>>>>>

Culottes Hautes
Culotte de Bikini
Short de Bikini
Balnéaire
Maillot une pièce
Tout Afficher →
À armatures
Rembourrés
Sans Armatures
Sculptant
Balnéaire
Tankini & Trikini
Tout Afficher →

<<<<<
>>>>>

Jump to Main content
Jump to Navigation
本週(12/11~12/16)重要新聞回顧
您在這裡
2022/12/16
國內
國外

<<<<<

** WHAT TO WORK ON **
Among the entries, how many lines include the word "Jump"? Answer with only the number.

** TASK OUTPUT **
2